La chica dejó de tararear y lo miró con curiosidad. En lugar de incomodarse o disculparse, sonrió con naturalidad.

—Solo cuando estoy de buen humor, señor —respondió sin inmutarse.

Leonardo arqueó una ceja. No esperaba esa respuesta, la gente solía quejarse de su vida y las mujeres siempre se mostraban como víctimas para hacer su santa voluntad.

—Debe ser agotador ser tan positiva todo el tiempo.

Ella se encogió de hombros mientras seguía limpiando con la misma sonrisa.

—La vida es más llevadera si se mira con gratitud en vez de resentimiento. No podemos andar por la vida con mala cara, o esta nos devuelve una peor.

Leonardo bufó y giró su silla de ruedas de nuevo hacia la ventana, sin decir nada más. Pero, aunque su expresión seguía siendo impasible, las palabras de la joven se quedaron en su mente mucho más tiempo del que le habría gustado admitir.

Los días pasaron y, para su fastidio, comenzó a notar más cosas sobre ella. Siempre tenía una actitud serena, nunca se quejaba y, lo más desconcertante, no le temía. A diferencia del resto de los empleados, no lo trataba con lástima ni con distancia. Simplemente lo trataba como a cualquier otra persona. Y eso, de alguna forma, lo descolocaba, porque hacía tiempo que nadie se mostraba así con él.

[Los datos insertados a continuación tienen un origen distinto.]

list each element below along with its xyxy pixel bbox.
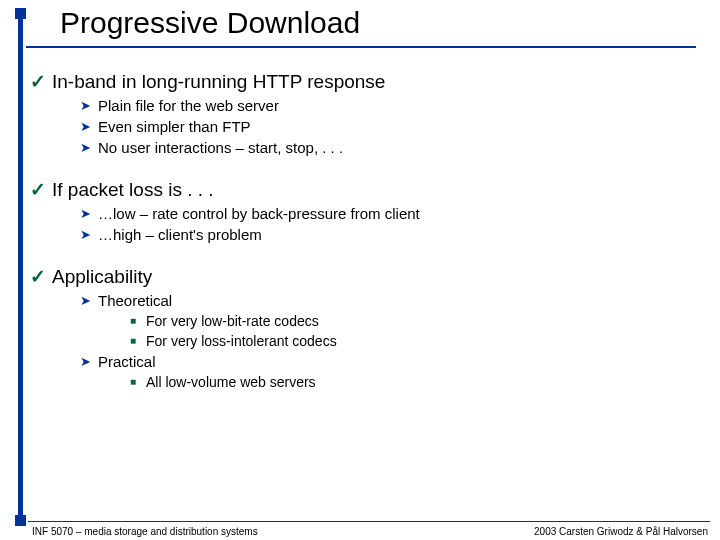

La primera vez que interactuó con ella más allá de simples órdenes fue cuando, sin querer, dejó caer una pila de libros cerca de su silla de ruedas. Leonardo, irritado, la miró con impaciencia.

—¿Siempre eres tan torpe o es un talento especial? —preguntó con una mueca.

Para su sorpresa, ella soltó una risa ligera mientras recogía los libros con calma.

—Digamos que tengo mis momentos. Pero bueno, así tengo oportunidad de organizar mejor las cosas.

Leonardo frunció el ceño. Nadie reaccionaba así ante su mal humor. Normalmente, la gente se ponía nerviosa o simplemente lo evitaba. Pero ella no. Parecía inmune a su hostilidad.

Un día, la encontró en la cocina, preparando té. Al notar su presencia, ella se giró y le ofreció una taza sin decir nada. Leonardo la miró con escepticismo, pero aceptó. Dio un sorbo y se sorprendió al descubrir que estaba perfectamente preparado, exactamente como a él le gustaba.

—¿Cómo supiste que me gusta así? —preguntó, entre desconfiado y curioso.

—Los pequeños detalles dicen mucho de una persona —respondió ella con una sonrisa.

Por primera vez en mucho tiempo, Leonardo no supo qué responder.

Desde ese día, la presencia de la joven en la casa dejó de ser algo insignificante. Sin embargo, él todavía no estaba listo para admitir que algo en ella comenzaba a despertar una parte de él que creía muerta hacía mucho tiempo.